Personal information
- Full name: Finlay Ellis Gorman
- Date of birth: 20 September 2008 (age 17)
- Place of birth: Kingston upon Hull, England
- Position: Midfielder

Team information
- Current team: Manchester City

Youth career
- 0000–2023: Leeds United
- 2023–: Manchester City

Senior career*
- Years: Team / Apps / (Gls)
- 2024–: Manchester City / 0 / (0)

International career^{‡}
- 2023–2024: England U16 / 5 / (1)
- 2024–: England U17 / 8 / (3)
- 2025–: England U18 / 6 / (0)

= Finlay Gorman =

English footballer (born 2008)

Finlay Ellis Gorman (born 20 September 2008) is an English professional footballer who plays as a midfielder for Manchester City.

==Club career==
Gorman joined the youth academy of Manchester City from Leeds United in 2023 for a reported upfront fee of £1.5 million, a British record for a 15-year-old. He held the record for the youngest player to score twice in a Premier League Under-18 fixture, at 14 years and 326 days. The deal also included longer-term add-ons and incentives which could potentially rise to a total fee in excess of £5million ($6.2m).

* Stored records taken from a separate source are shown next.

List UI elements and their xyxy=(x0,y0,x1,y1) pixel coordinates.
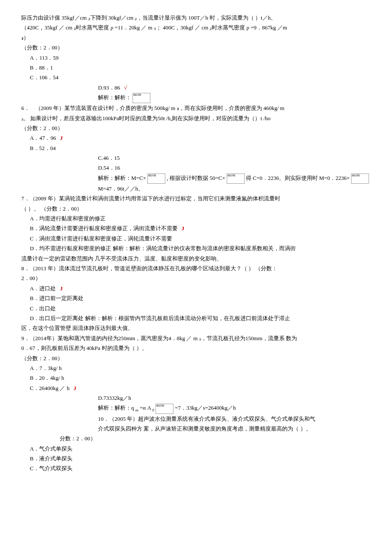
subscript-0: 0 xyxy=(152,408,154,412)
q9-ana-a: 解析：解析：q xyxy=(98,405,135,411)
q5-stem-cont3: ₃） xyxy=(21,33,371,43)
q10-score: 分数：2．00） xyxy=(21,434,371,443)
q6-analysis-l1: 解析：解析：M=C× , 根据设计时数据 50=C× 得 C=0．2236。则实… xyxy=(21,173,371,184)
q6-option-a-row: A．47．96 J xyxy=(21,133,371,143)
q8-stem-l1: 8．（2013 年）流体流过节流孔板时，管道近壁面的流体静压在孔板的哪个区域达到… xyxy=(21,263,371,273)
q6-option-d: D.54．16 xyxy=(21,163,371,173)
q9-option-d: D.73332kg／h xyxy=(21,393,371,403)
q7-stem-l1: 7．（2009 年）某涡轮流量计和涡街流量计均用常温下的水进行过标定，当用它们来… xyxy=(21,194,371,203)
q6-ana-text-b: , 根据设计时数据 50=C× xyxy=(167,175,225,181)
q10-stem-l2: 介式双探头四种方 案，从声速矫正和测量灵敏度的角度考虑，测量精度最高的为（ ）。 xyxy=(21,424,371,434)
q9-analysis-row: 解析：解析：q m =α A 0 =7．33kg／s=26400kg／h xyxy=(21,403,371,413)
q8-option-c: C．出口处 xyxy=(21,304,371,313)
q7-option-c: C．涡街流量计需进行黏度和密度修正，涡轮流量计不需要 xyxy=(21,234,371,243)
q6-analysis-l2: M=47．96t／／h。 xyxy=(21,184,371,194)
q9-option-c-row: C．26400kg ／ h J xyxy=(21,383,371,393)
q8-option-d-l1: D．出口后一定距离处 解析：解析：根据管内节流孔板前后流体流动分析可知，在孔板进… xyxy=(21,313,371,323)
formula-image-icon xyxy=(156,404,173,414)
check-icon: J xyxy=(182,225,184,231)
subscript-m: m xyxy=(135,408,138,412)
q7-option-a: A．均需进行黏度和密度的修正 xyxy=(21,214,371,223)
formula-image-icon xyxy=(147,173,165,184)
q7-option-d-l2: 流量计在一定的雷诺数范围内 几乎不受流体压力、温度、黏度和密度的变化影响。 xyxy=(21,254,371,263)
q9-ana-c: =7．33kg／s=26400kg／h xyxy=(175,405,236,411)
q9-score: （分数：2．00） xyxy=(21,353,371,363)
q8-option-d-l2: 区，在这个位置管壁 面流体静压达到最大值。 xyxy=(21,323,371,333)
q5-option-b: B．88．1 xyxy=(21,63,371,72)
q9-ana-b: =α A xyxy=(138,405,153,411)
q9-option-a: A．7．3kg/ h xyxy=(21,363,371,373)
check-icon: J xyxy=(73,385,76,391)
q9-stem-l2: 0．67，则孔板前后压差为 40kPa 时的流量为（ ）。 xyxy=(21,343,371,353)
q5-score: （分数：2．00） xyxy=(21,43,371,52)
q7-option-d-l1: D．均不需进行黏度和密度的修正 解析：解析：涡轮流量计的仪表常数与流体的密度和黏… xyxy=(21,243,371,253)
q5-analysis-row: 解析：解析： xyxy=(21,92,371,103)
q10-option-b: B．液介式单探头 xyxy=(21,454,371,463)
q8-stem-l2: 2．00） xyxy=(21,273,371,283)
q5-option-d: D.93．86 xyxy=(98,84,120,91)
q6-score: （分数：2．00） xyxy=(21,123,371,133)
q10-option-a: A．气介式单探头 xyxy=(21,444,371,454)
q10-option-c: C．气介式双探头 xyxy=(21,463,371,473)
q9-option-b: B．20．4kg/ h xyxy=(21,373,371,383)
q6-ana-text-a: 解析：解析：M=C× xyxy=(98,175,146,181)
q7-option-b-row: B．涡轮流量计需要进行黏度和密度修正，涡街流量计不需要 J xyxy=(21,223,371,233)
q5-stem-cont2: （420C，35kgf ／ cm ₂时水蒸气密度 ρ =11．20kg ／ m … xyxy=(21,23,371,32)
formula-image-icon xyxy=(227,173,245,184)
q5-stem-cont1: 际压力由设计值 35kgf／cm ₂下降到 30kgf／cm ₂，当流量计显示值… xyxy=(21,13,371,23)
formula-image-icon xyxy=(351,173,369,184)
q8-option-b: B．进口前一定距离处 xyxy=(21,293,371,303)
check-icon: J xyxy=(60,285,63,292)
q6-option-c: C.46．15 xyxy=(21,153,371,163)
check-icon: √ xyxy=(124,84,127,91)
q6-stem-l1: 6． （2009 年）某节流装置在设计时，介质的密度为 500kg/ m ₃，而… xyxy=(21,103,371,113)
q5-option-d-row: D.93．86 √ xyxy=(21,83,371,92)
q6-ana-text-c: 得 C=0．2236。则实际使用时 M=0．2236× xyxy=(246,175,350,181)
q6-option-b: B．52．04 xyxy=(21,143,371,153)
q5-option-c: C．106．54 xyxy=(21,72,371,82)
q8-option-a: A．进口处 xyxy=(30,285,56,292)
q7-stem-l2: （ ）。 （分数：2．00） xyxy=(21,204,371,214)
q9-stem-l1: 9．（2014年）某饱和蒸汽管道的内径为250mm，蒸汽密度为4．8kg ／ m… xyxy=(21,333,371,343)
q6-option-a: A．47．96 xyxy=(30,135,56,141)
q5-analysis-label: 解析：解析： xyxy=(98,94,131,101)
q5-option-a: A．113．59 xyxy=(21,53,371,63)
q8-option-a-row: A．进口处 J xyxy=(21,283,371,293)
q9-option-c: C．26400kg ／ h xyxy=(30,385,69,391)
q7-option-b: B．涡轮流量计需要进行黏度和密度修正，涡街流量计不需要 xyxy=(30,225,178,231)
q6-stem-l2: ₃。 如果设计时，差压变送器输出100kPa时对应的流量为50t /h,则在实际… xyxy=(21,113,371,123)
q10-stem-l1: 10．（2005 年）超声波水位测量系统有液介式单探头、液介式双探头、气介式单探… xyxy=(21,414,371,424)
formula-image-icon xyxy=(133,93,150,103)
check-icon: J xyxy=(60,135,63,141)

He featured for the club as they reached the FA Youth Cup final during the 2024-25 season, his efforts including a hat trick in their quarter final.

==International career==
Gorman is an England youth international, and made his England Under-16 debut when he was still 14-years-old. He was a member of the England U17 squad at the 2025 UEFA European Under-17 Championship and provided two assists in their last game of the tournament against Czech Republic as England were eliminated at the group stage.

On 3 September 2025, Gorman made his England U18 debut during a 3-1 win over Uzbekistan.

==Style of play==
Gorman has been praised for his passing ability and versatility, being able to play a number of different positions in the attacking third of the pitch.